Borussia Dortmund steckt ratlos im Keller der Bundesliga fest

Dortmund.. Die Pfiffe gellen. Laut. Von überall her. Sie gelten zehn Männern in Schwarz und Gelb, die sich nach dem Schlusspfiff vor der Südtribüne versammeln. Borussia Dortmund, Tabellenletzter der Fußball-Bundesliga, hat soeben 0:1 (0:0) gegen den FC Augsburg verloren. Und die Wut, die Wut der vielen Tausend muss raus. Torwart Roman Weidenfeller nähert sich den Fans, man kippt ihm Bier entgegen, Becher fliegen. Weidenfeller erklimmt den Zaun hinter dem Tor, versucht zu erklären, was kaum zu erklären ist. Das Ergebnis. Die Art und Weise, wie es zustande kommt. „Wir wollen euch kämpfen sehen“, dröhnt es ihm und seinen Kollegen entgegen. Die Botschaft ist unmissverständlich.

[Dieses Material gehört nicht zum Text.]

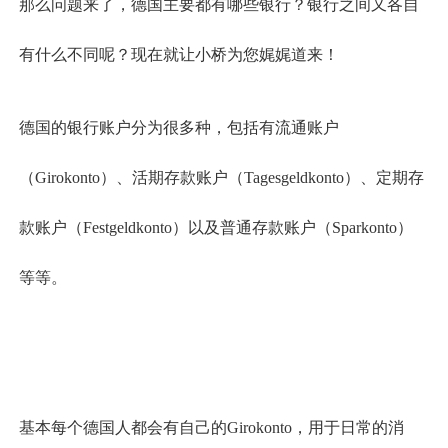
那么问题来了，德国主要都有哪些银行？银行之间又各自
有什么不同呢？现在就让小桥为您娓娓道来！
德国的银行账户分为很多种，包括有
流通账户
（
Girokonto
）、活期存款账户（
Tagesgeldkonto
）、定期存
款账户（
Festgeldkonto
）以及普通存款账户（
Sparkonto
）
等等。
基本每个德国人都会有自己的Girokonto，用于日常的消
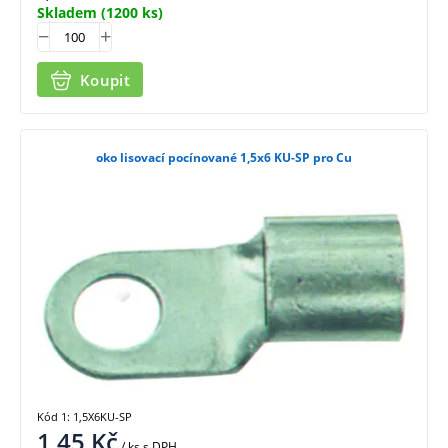
Skladem
(1200 ks)
Koupit
oko lisovací pocínované 1,5x6 KU-SP pro Cu
Kód 1: 1,5X6KU-SP
1,45
Kč
/ ks
s DPH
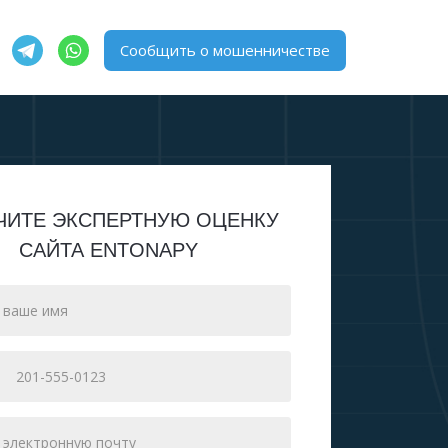
Сообщить о мошенничестве
ЧИТЕ ЭКСПЕРТНУЮ ОЦЕНКУ
САЙТА ENTONAPY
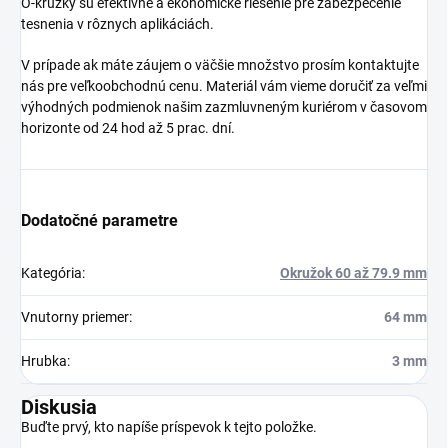
O-krúžky sú efektívne a ekonomické riešenie pre zabezpečenie
tesnenia v rôznych aplikáciách.
V prípade ak máte záujem o väčšie množstvo prosím kontaktujte
nás pre veľkoobchodnú cenu. Materiál vám vieme doručiť za veľmi
výhodných podmienok našim zazmluvneným kuriérom v časovom
horizonte od 24 hod až 5 prac. dní.
Dodatočné parametre
Kategória
:
Okružok 60 až 79.9 mm
Vnutorny priemer
:
64 mm
Hrubka
:
3 mm
Diskusia
Buďte prvý, kto napíše príspevok k tejto položke.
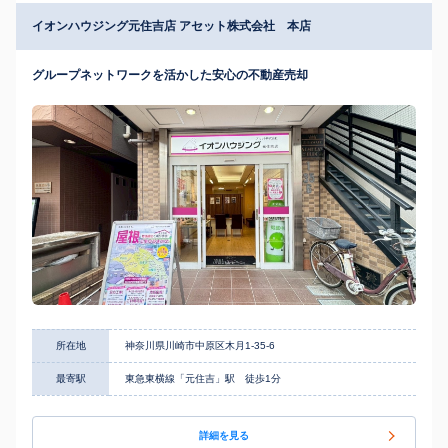
イオンハウジング元住吉店 アセット株式会社 本店
グループネットワークを活かした安心の不動産売却
所在地
神奈川県川崎市中原区木月1-35-6
最寄駅
東急東横線「元住吉」駅 徒歩1分
詳細を見る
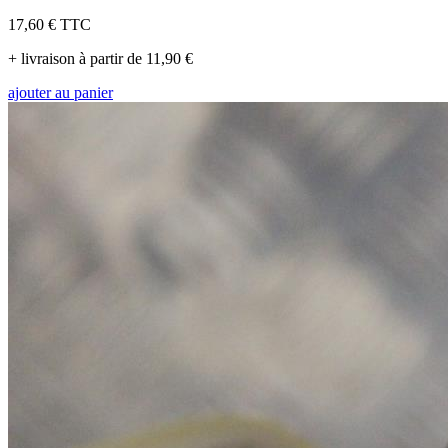
17,60 €
TTC
+ livraison à partir de 11,90 €
ajouter au panier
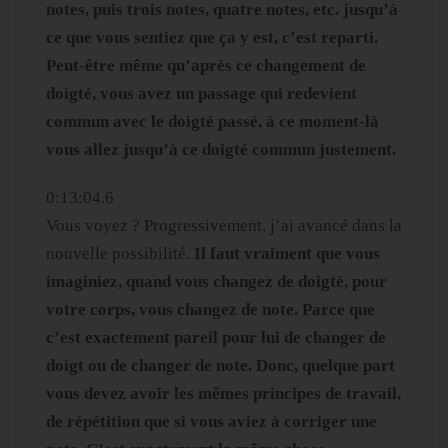
notes, puis trois notes, quatre notes, etc. jusqu’à
ce que vous sentiez que ça y est, c’est reparti.
Peut-être même qu’après ce changement de
doigté, vous avez un passage qui redevient
commun avec le doigté passé, à ce moment-là
vous allez jusqu’à ce doigté commun justement.
0:13:04.6
Vous voyez ? Progressivement, j’ai avancé dans la
nouvelle possibilité.
Il faut vraiment que vous
imaginiez, quand vous changez de doigté, pour
votre corps, vous changez de note. Parce que
c’est exactement pareil pour lui de changer de
doigt ou de changer de note. Donc, quelque part
vous devez avoir les mêmes principes de travail,
de répétition que si vous aviez à corriger une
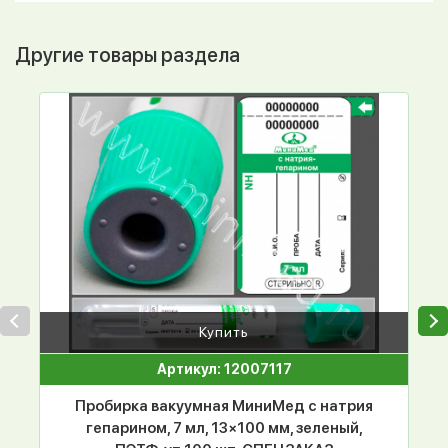
Другие товары раздела
Купить
Артикул: 12007117
Пробирка вакуумная МиниМед с натрия
гепарином, 7 мл, 13×100 мм, зеленый,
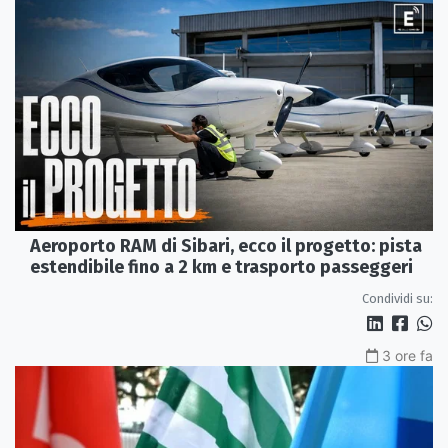
Aeroporto RAM di Sibari, ecco il progetto: pista
estendibile fino a 2 km e trasporto passeggeri
Condividi su:
3 ore fa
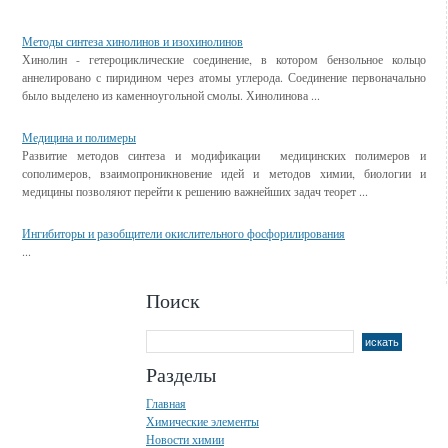
Смотрите также
Методы синтеза хинолинов и изохинолинов
Хинолин - гетероциклические соединение, в котором бензольное кольцо
аннелировано с пиридином через атомы углерода. Соединение первоначально
было выделено из каменноугольной смолы. Хинолинова ...
Медицина и полимеры
Развитие методов синтеза и модификации медицинских полимеров и
сополимеров, взаимопроникновение идей и методов химии, биологии и
медицины позволяют перейти к решению важнейших задач теорет ...
Ингибиторы и разобщители окислительного фосфорилирования
...
Поиск
Разделы
Главная
Химические элементы
Новости химии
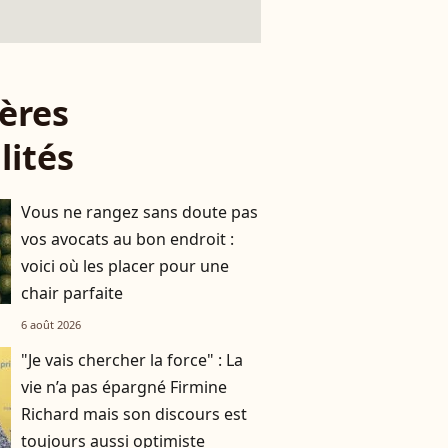
ères
lités
Vous ne rangez sans doute pas
vos avocats au bon endroit :
voici où les placer pour une
chair parfaite
6 août 2026
"Je vais chercher la force" : La
vie n’a pas épargné Firmine
Richard mais son discours est
toujours aussi optimiste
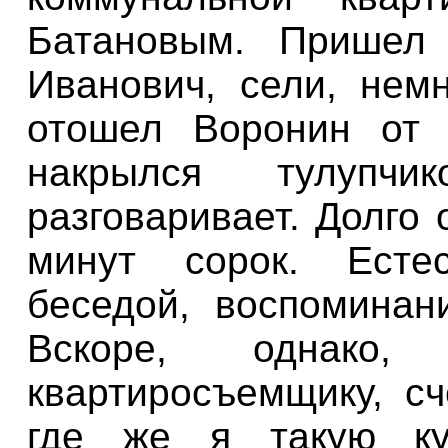
Батановым
.
Пришел
Иванович
,
сели
,
нем
отошел Воронин
от
накрылся
тулупчик
разговаривает
.
Долго
минут
сорок
.
Есте
беседой
,
воспоминан
Вскоре
,
однако
квартиросъемщику
,
сч
где
же
я
такую
к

Und sie trifft auf offene Ohren. Kurz nach dem Spiel sagt Trainer Jürgen Klopp: „Das Ergebnis tut weh.“ Er sagt aber auch, man sei selbst verantwortlich für diese Niederlage. Beim Gegentor: „Das war fünf-, sechsmal zu verteidigen.“

Bei allem Ärger und bei aller Wut war aber doch lange ein bisschen Hoffnung übrig gewesen. 27 Minuten waren ja schließlich noch übrig von diesem Spiel, das ein Schritt nach vorn werden sollte. 27 Minuten in Überzahl. Christoph Janker konnte den in Mach-Geschwindigkeit heranrauschenden Pierre-Emerick Aubameyang nur noch mit einem Foul stoppen. Letzter Mann, Rote Karte, Platzverweis.

Das Gefühl, das die Menschen im Stadion einte: Gegen zehn Augsburger möge es doch wohl möglich sein, ein Tor zu erzielen. Das Tor zum 1:1, das zumindest einen Punkt rettet. Dortmund spielte auf das Tor, in dem einst die Treffer gegen Malaga fielen. Doch das war ein anderes Dortmund.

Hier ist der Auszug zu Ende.